Living the DREAM
Even as Americans are starting to see positive results from the Affordable Care Act, another initiative from President Obama kicks in today. Beginning August 15, 2012, young adults who were brought to the United States illegally as children, and who satisfy a number of criteria, can now apply to remain legally in the country for two years. Technically, the applications are to request “deferred action” on considering their cases for deportation.
One of the places these young adults can go to obtain an application is at the website of U.S. Citizenship and Immigration Services.
The President announced this program on June 15, saying his administration “will stop deporting and begin granting work permits to younger illegal immigrants who came to the United States as children and have since led law-abiding lives.” Latino voters account for five percent of the adult population in nearly half of U.S. states, and more than ten percent in eleven states. They can be a powerful voting force in swing states like Nevada, Colorado, New Mexico, and Florida.
The President’s change to the implementation of immigration policy was modeled on the proposed Development, Relief, and Education for Alien Minors, or DREAM Act. Versions of this bill have been floating in Congress for years, most recently passed by the House in the lame-duck session of December, 2010, but dying in the Senate. The bill is popular in many areas of the country — even in Arizona; according to a recent poll, 73 percent of Arizonans support it.
The President is unable to change the law to provide a path to citizenship for children who were brought to the country illegally, as the DREAM Act would have done. But he can (and indeed, must) provide guidance to the Immigration and Naturalization Service for prioritizing which cases of illegal presence need to be prosecuted most (or least) energetically. That is basically what the June 15 announcement did. As of today, somewhere between 800,000 and 1,500,000 people are eligible for this deferment.
Since we are deep into the presidential campaign, it is reasonable to ask how — and if — this change in policy will have an effect on the election. It clearly will not alter who can vote; none of the people who directly benefit from this change in policy are citizens (by definition), which means they can’t vote. It’s unlikely their parents are citizens (in the vast majority of cases, those parents came to the country illegally and brought their children, which is how the people who can apply for a deferment got here), so they can’t vote, either. Nor does this policy provide even any sort of eventual path to citizenship, so none of the beneficiaries under this program will expect to vote at any time in the future .

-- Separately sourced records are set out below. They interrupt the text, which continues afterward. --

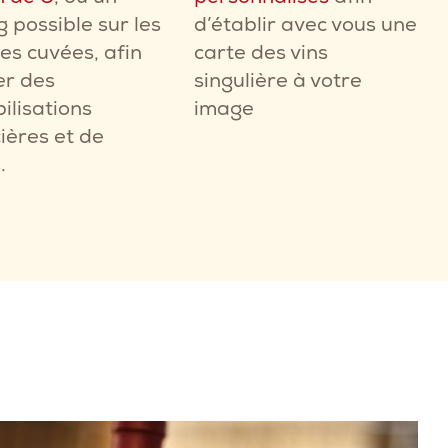
g possible sur les
d’établir avec vous une
es cuvées, afin
carte des vins
er des
singulière à votre
ilisations
image
ières et de
.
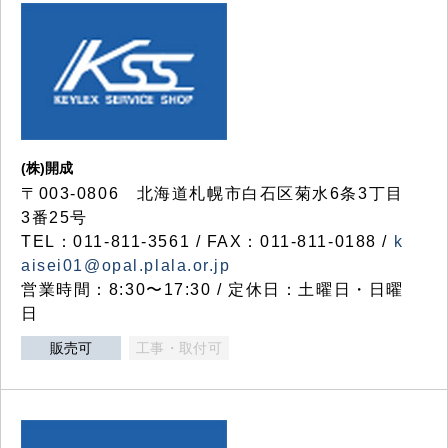
(株)開成
〒003-0806 北海道札幌市白石区菊水6条3丁目
3番25号
TEL：011-811-3561 / FAX：011-811-0188 /
k
aisei01@opal.plala.or.jp
営業時間：8:30〜17:30 / 定休日：土曜日・日曜
日
販売可
工事・取付可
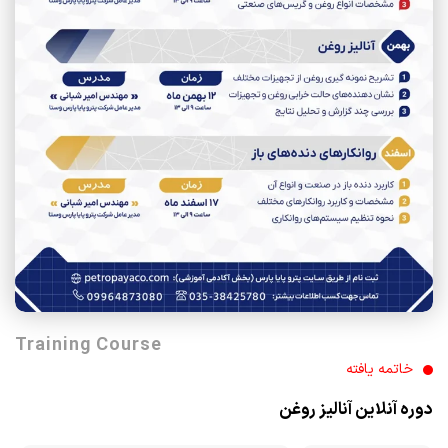
Training Course
خاتمه یافته
دوره آنلاین آنالیز روغن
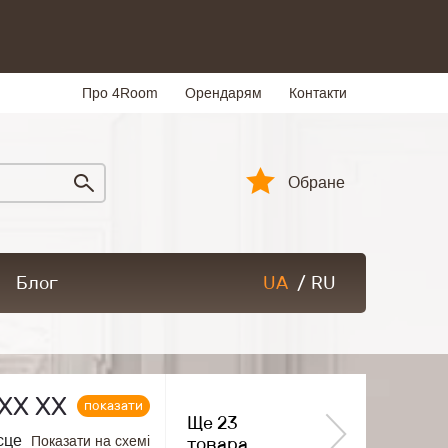
Про 4Room
Орендарям
Контакти
Обране
Блог
UA
/
RU
ХХ ХХ
показати
Ще 23
сце
Показати на схемі
товара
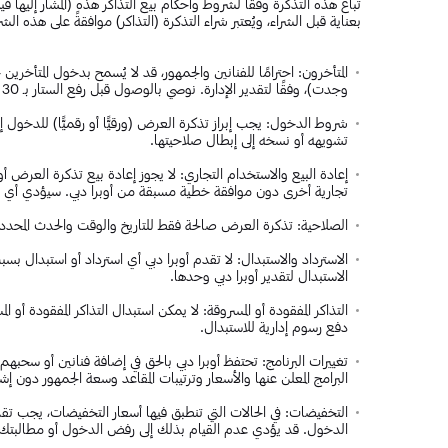
تُباع هذه التذكرة وفقًا لشروط وأحكام بيع التذاكر هذه (المشار إليها 
بعناية قبل الشراء، ويُعتبر شراء التذكرة (التذاكر) موافقةً على هذه ال
المتأخرون: احترامًا للفنانين والجمهور، قد لا يُسمح بدخول المتأخرين
وجدت)، وفقًا لتقدير الإدارة. نوصي بالوصول قبل رفع الستار بـ 30 دقيقة على الأقل لضمان الدخول في الوقت المناسب.
شروط الدخول: يجب إبراز تذكرة العرض (ورقيًّا أو رقميًّا) للدخول إل
تشويهه أو نسخه إلى إبطال صلاحيتها.
إعادة البيع والاستخدام التجاري: لا يجوز إعادة بيع تذكرة العرض أو
تجارية أخرى دون موافقة خطية مسبقة من أوبرا دبي. سيؤدي أي مخالف
الصلاحية: تذكرة العرض صالحة فقط للتاريخ والوقت والحدث المحدد
الاسترداد والاستبدال: لا تقدم أوبرا دبي أي استرداد أو استبدال 
الاستبدال لتقدير أوبرا دبي وحدها.
التذاكر المفقودة أو المسروقة: لا يمكن استبدال التذاكر المفقودة أو 
دفع رسوم إدارية للاستبدال.
تغييرات البرنامج: تحتفظ أوبرا دبي بالحق في إضافة فنانين أو سحبه
البرامج المعلن عنها والأسعار وترتيبات المقاعد وسعة الجمهور دون
التخفيضات: في الحالات التي تنطبق فيها أسعار التخفيضات، يجب تقد
الدخول. قد يؤدي عدم القيام بذلك إلى رفض الدخول أو مطالبتك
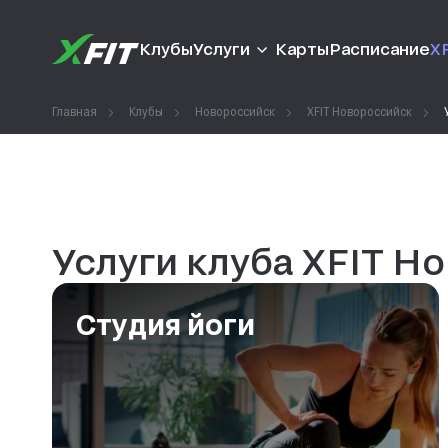
Клубы
Услуги
Карты
Расписание
XF
Главная
Клубы
Новороссийск
XFIT Новороссийск
Услуги клуба XFIT Н
Студия йоги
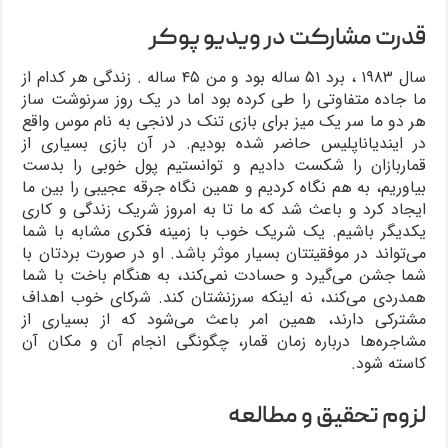
قدرت مشارکت در ویدیو پوکر
سال ۱۹۸۳ ، برد ۵۱ ساله بود و من ۴۵ ساله . زندگی هر کدام از
ما جاده متفاوتی را طی کرده بود اما در یک روز سرنوشت ساز
هر دو ما سر یک میز برای بازی تنک در لانجی به نام موس واقع
در ایندیاناپلیس حاضر شده بودیم. در آن بازی بسیاری از
قماربازان را شکست دادیم و توانستیم پول خوبی را بدست
بیاوریم، به هم نگاه کردیم و همین نگاه جرقه عجیبی را بین ما
ایجاد کرد و باعث شد که ما تا به امروز شریک زندگی و کاری
یکدیگر باشیم. یک شریک خوب با زمینه فکری مشابه با شما
می‌تواند در موفقیتتان بسیار موثر باشد. او در صورت بردتان با
شما جشن می‌گیرد و حسادت نمی‌کند، به هنگام باخت با شما
همدردی می‌کند، نه اینکه سرزنشتان کند. شرکای خوب اهداف
مشترکی دارند، همین امر باعث می‌شود که از بسیاری از
مشاجره‌ها درباره زمان قمار، چگونگی انجام آن و مکان آن
کاسته شود.
لزوم تحقیق و مطالعه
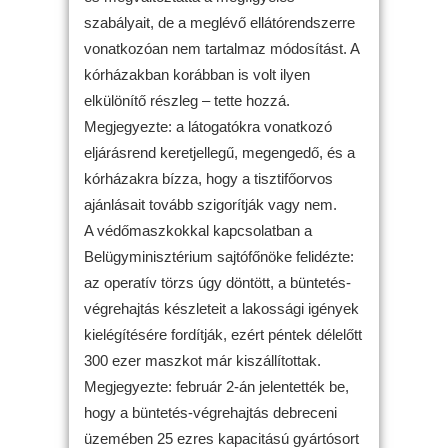
szabályait, de a meglévő ellátórendszerre
vonatkozóan nem tartalmaz módosítást. A
kórházakban korábban is volt ilyen
elkülönítő részleg – tette hozzá.
Megjegyezte: a látogatókra vonatkozó
eljárásrend keretjellegű, megengedő, és a
kórházakra bízza, hogy a tisztifőorvos
ajánlásait tovább szigorítják vagy nem.
A védőmaszkokkal kapcsolatban a
Belügyminisztérium sajtófőnöke felidézte:
az operatív törzs úgy döntött, a büntetés-
végrehajtás készleteit a lakossági igények
kielégítésére fordítják, ezért péntek délelőtt
300 ezer maszkot már kiszállítottak.
Megjegyezte: február 2-án jelentették be,
hogy a büntetés-végrehajtás debreceni
üzemében 25 ezres kapacitású gyártósort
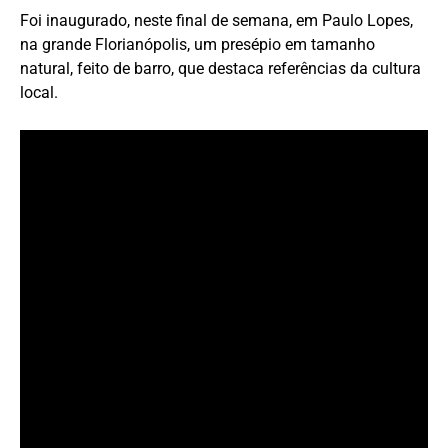
Foi inaugurado, neste final de semana, em Paulo Lopes,
na grande Florianópolis, um presépio em tamanho
natural, feito de barro, que destaca referências da cultura
local.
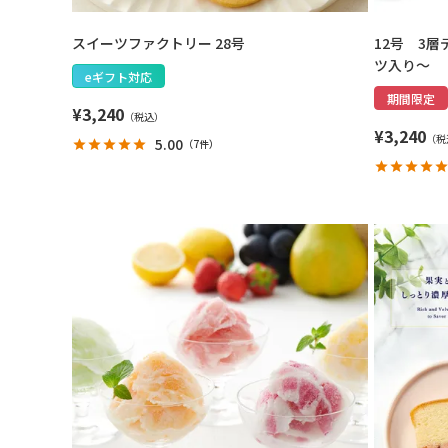
スイーツファクトリー 28号
12号 3層
ツ入り～
eギフト対応
期間限定
¥
3,240
¥
3,240
5.00
（
7件
）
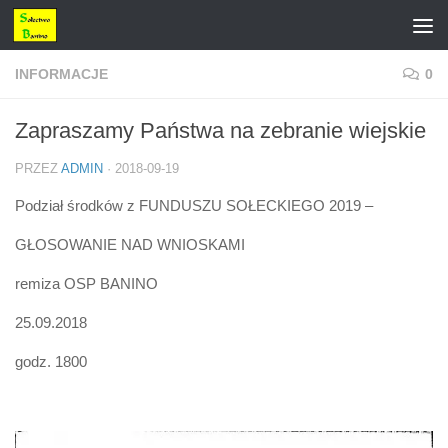
Przejdź do treści
INFORMACJE
0
Zapraszamy Państwa na zebranie wiejskie
PRZEZ
ADMIN
·
2018-09-19
Podział środków z FUNDUSZU SOŁECKIEGO 2019 –
GŁOSOWANIE NAD WNIOSKAMI
remiza OSP BANINO
25.09.2018
godz. 1800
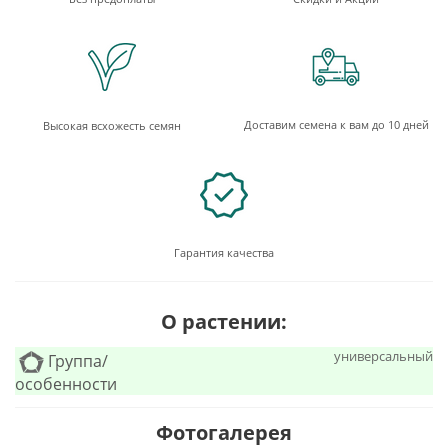
Доставим семена к вам до 10 дней
Высокая всхожесть семян
Гарантия качества
О растении:
универсальный
Группа/
особенности
Фотогалерея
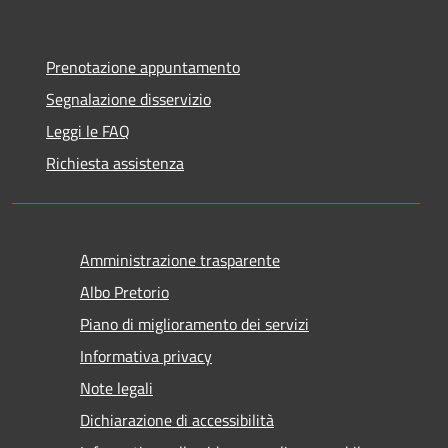
Prenotazione appuntamento
Segnalazione disservizio
Leggi le FAQ
Richiesta assistenza
Amministrazione trasparente
Albo Pretorio
Piano di miglioramento dei servizi
Informativa privacy
Note legali
Dichiarazione di accessibilità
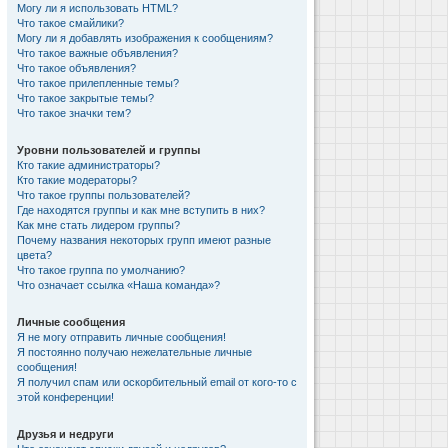
Могу ли я использовать HTML?
Что такое смайлики?
Могу ли я добавлять изображения к сообщениям?
Что такое важные объявления?
Что такое объявления?
Что такое прилепленные темы?
Что такое закрытые темы?
Что такое значки тем?
Уровни пользователей и группы
Кто такие администраторы?
Кто такие модераторы?
Что такое группы пользователей?
Где находятся группы и как мне вступить в них?
Как мне стать лидером группы?
Почему названия некоторых групп имеют разные
цвета?
Что такое группа по умолчанию?
Что означает ссылка «Наша команда»?
Личные сообщения
Я не могу отправить личные сообщения!
Я постоянно получаю нежелательные личные
сообщения!
Я получил спам или оскорбительный email от кого-то с
этой конференции!
Друзья и недруги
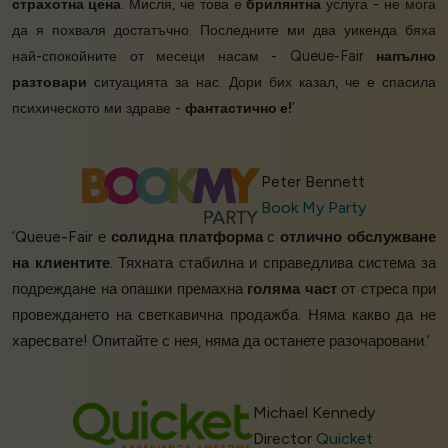
страхотна цена
. Мисля, че това е
брилянтна
услуга - не мога
да я похваля достатъчно. Последните ми два уикенда бяха
най-спокойните от месеци насам - Queue-Fair
напълно
разтовари
ситуацията за нас. Дори бих казал, че е спасила
психическото ми здраве -
фантастично е!
’
Peter Bennett
Book My Party
‘Queue-Fair е
солидна платформа
с
отлично обслужване
на клиентите
. Тяхната стабилна и справедлива система за
подреждане на опашки премахна
голяма част
от стреса при
провеждането на светкавична продажба. Няма какво да не
харесвате! Опитайте с нея, няма да останете разочаровани.’
Michael Kennedy
Director
Quicket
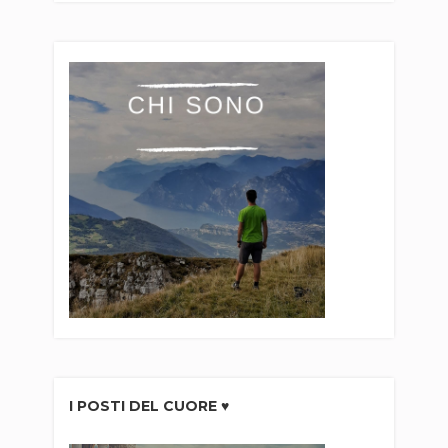
I POSTI DEL CUORE ♥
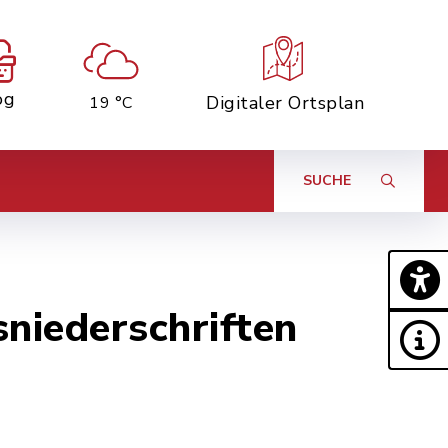
og
Digitaler Ortsplan
19 °C
SUCHE
niederschriften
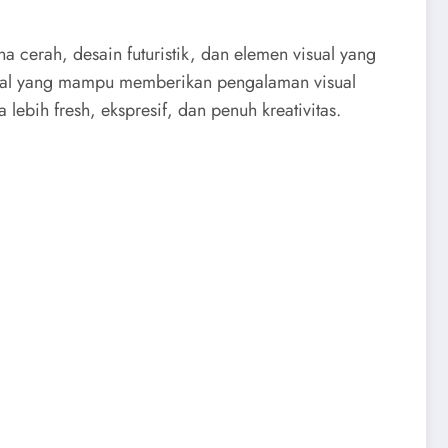
cerah, desain futuristik, dan elemen visual yang
igital yang mampu memberikan pengalaman visual
lebih fresh, ekspresif, dan penuh kreativitas.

On the other hand, as mentioned, the DREAM Act is pretty popular, especially among Latino voters. A recent poll, taken before the President’s June 15 announcement, already showed he enjoys overwhelming support among Latinos as compared to former Governor Romney. Both campaigns are targeting Latinos and Hispanics in their advertizing, though there is some indication that the Romney campaign has already accepted they are unlikely to make inroads into the President’s substantial lead.
It seems likely that, particularly in closely-matched swing states, much of the election will be decided by enthusiasm — who comes to the polls. What this change in policy can do is to further energize Hispanic and Latino voters. This can’t help but assist the President. It may be a perfect example of benefiting by doing the right thing — doing well by doing good.
- Young Immigrants Poised for Deportation Deferral Program (nytimes.com)
- Ryan Does Nothing to Bring Women or Latinos to Romney (usnews.com)
- Latino Leaders Encourage Ongoing Political Involvement (theepochtimes.com)
- New hope for young illegal immigrants (cbsnews.com)
- Administration sparing some from deportation (wtvm.com)
- Poll: Obama widens lead among Hispanic voters (thehill.com)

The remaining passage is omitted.